* EXERCISE:
If a line of the records contains the string "para", copy it out.

* DATA FOR THIS EXERCISE:
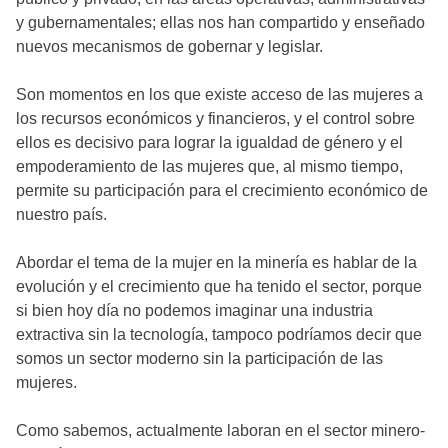
y gubernamentales; ellas nos han compartido y enseñado
nuevos mecanismos de gobernar y legislar.
Son momentos en los que existe acceso de las mujeres a
los recursos económicos y financieros, y el control sobre
ellos es decisivo para lograr la igualdad de género y el
empoderamiento de las mujeres que, al mismo tiempo,
permite su participación para el crecimiento económico de
nuestro país.
Abordar el tema de la mujer en la minería es hablar de la
evolución y el crecimiento que ha tenido el sector, porque
si bien hoy día no podemos imaginar una industria
extractiva sin la tecnología, tampoco podríamos decir que
somos un sector moderno sin la participación de las
mujeres.
Como sabemos, actualmente laboran en el sector minero-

* RESULT OF THE EXERCISE:
ellos es decisivo para lograr la igualdad de género y el
permite su participación para el crecimiento económico de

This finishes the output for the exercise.